On Feb 3, 2016, at 6:42 AM, Greg Landrum wrote:
> 2) If you add a call to Chem.SanitizeMol(hydrogren_mol) before any of the
> calls to SMILES generation, it clears up the problem. The calls to
> SetNumExplicitHs() are not necessary.
I am able to fix my problem by adding a SANITIZE_ADJUSTHS :
def cut_with_hydrogens(mol, cuts):
emol = Chem.RWMol(mol)
for core_atom, rgroup_atom in cuts:
emol.RemoveBond(core_atom, rgroup_atom)
for atom in (core_atom, rgroup_atom):
atom_obj = emol.GetAtomWithIdx(atom)
atom_obj.SetNumExplicitHs(atom_obj.GetNumExplicitHs()+1)
mol = emol.GetMol()
# Note: perhaps full sanitization would be better here.

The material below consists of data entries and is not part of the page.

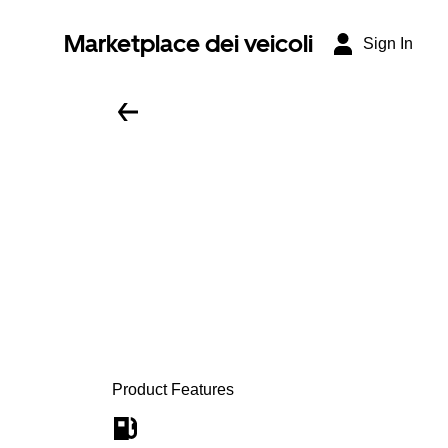
Marketplace dei veicoli
Sign In
Product Features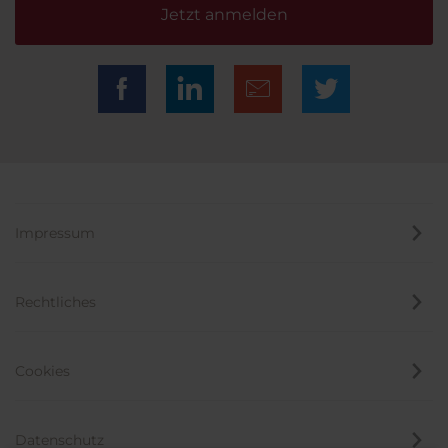
Jetzt anmelden
Impressum
Rechtliches
Cookies
Datenschutz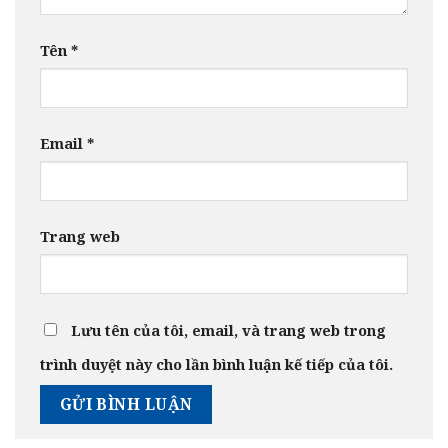
Tên
*
Email
*
Trang web
Lưu tên của tôi, email, và trang web trong
trình duyệt này cho lần bình luận kế tiếp của tôi.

rdmolops.SanitizeMol(mol, Chem.SanitizeFlags.SANITIZE_ADJUSTHS)
return mol
>>> mol = Chem.MolFromSmiles("P(C)(C)(C)(C)C")
>>> mol2 = cut_with_hydrogens(mol, [(0,1),(0,2),(0,3),(0,4),(0,5)])
>>> Chem.MolToSmiles(mol2)
'C.C.C.C.C.[PH5]'
With this extra call, my two approaches (sytax-based editing and graph-based
editing) now give the same answers in nearly all test cases, without needing to
re-canonicalize the SMILES for the latter.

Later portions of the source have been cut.